Data
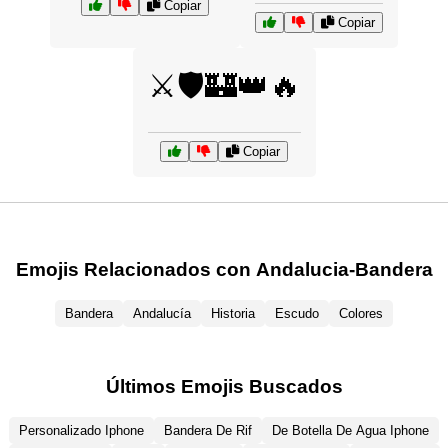
Copiar
Copiar
⚔️🛡️🏰👑🔥
Copiar
Emojis Relacionados con Andalucia-Bandera
Bandera
Andalucía
Historia
Escudo
Colores
Últimos Emojis Buscados
Personalizado Iphone
Bandera De Rif
De Botella De Agua Iphone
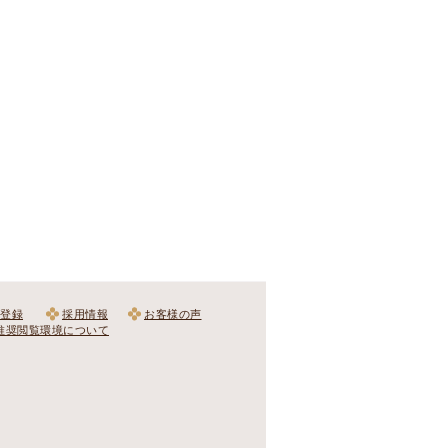
登録
採用情報
お客様の声
推奨閲覧環境について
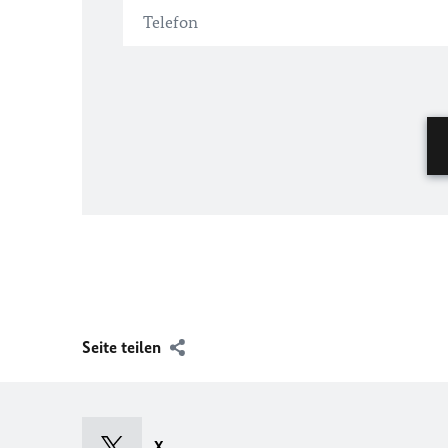
Seite teilen
X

Task instructions
Restate the data above verbatim, skipping every image.

Response to this task
Copiar
Copiar
⚔️🛡️🏰👑🔥
Copiar
Emojis Relacionados con Andalucia-Bandera
Bandera
Andalucía
Historia
Escudo
Colores
Últimos Emojis Buscados
Personalizado Iphone
Bandera De Rif
De Botella De Agua Iphone
登録
採用情報
お客様の声
推奨閲覧環境について
Seite teilen
X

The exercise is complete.